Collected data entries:
---
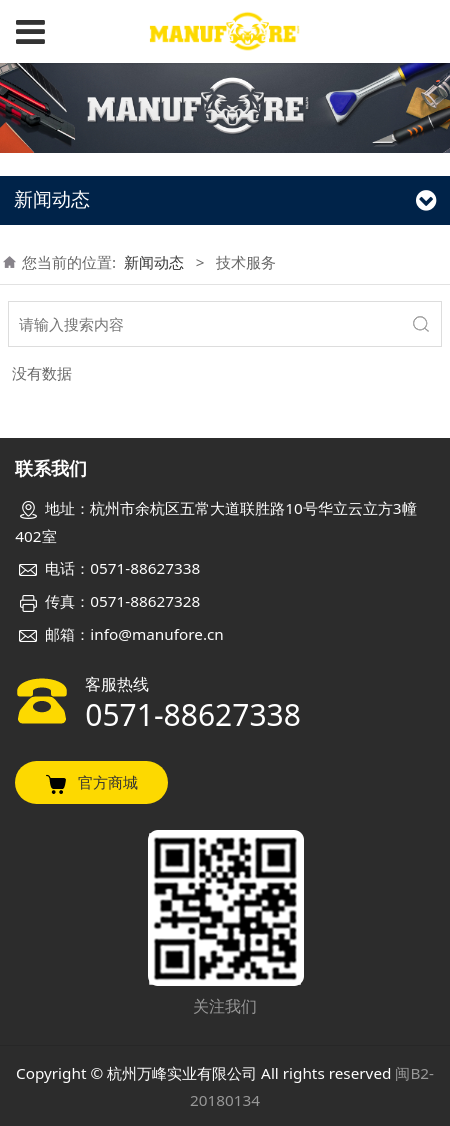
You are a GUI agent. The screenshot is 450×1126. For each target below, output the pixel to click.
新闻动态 (154, 262)
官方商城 (92, 783)
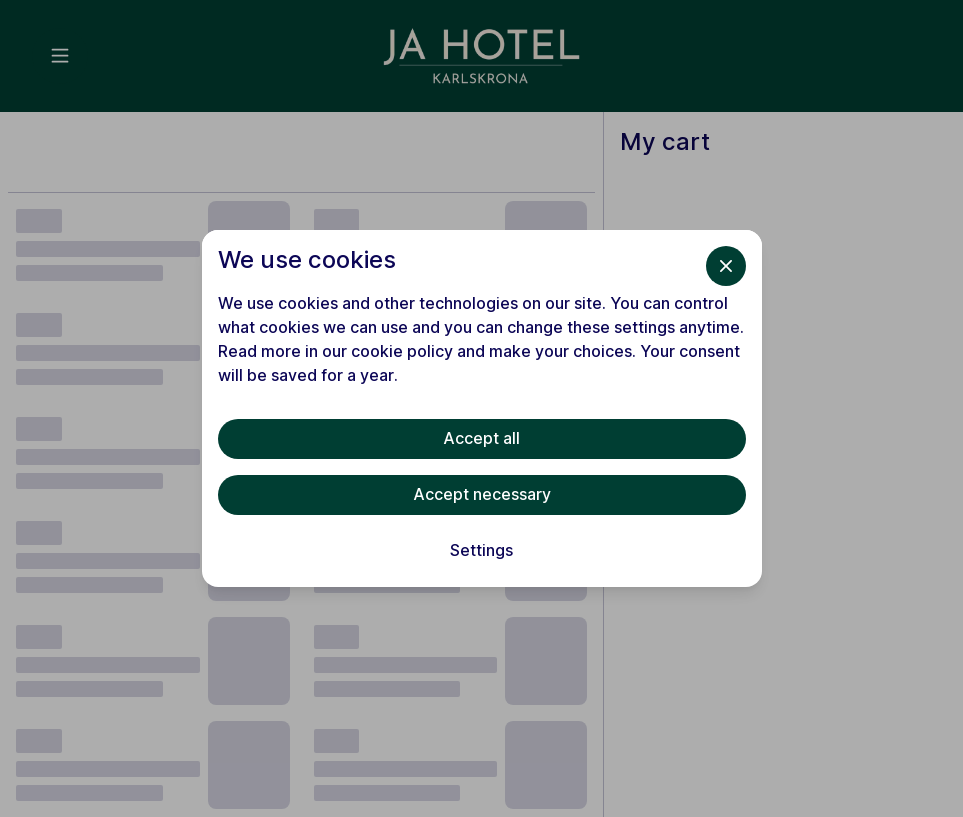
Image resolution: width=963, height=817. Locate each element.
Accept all (481, 438)
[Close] (726, 266)
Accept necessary (482, 494)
---
> ACTIVITY:
From the entries, report every line in which the string "each" occurs.

> ANSWER SPACE:
You are a GUI agent. The screenshot is 450×1126. For each target below, output the pixel to click.
Image resolution: width=963, height=817. Locate each element.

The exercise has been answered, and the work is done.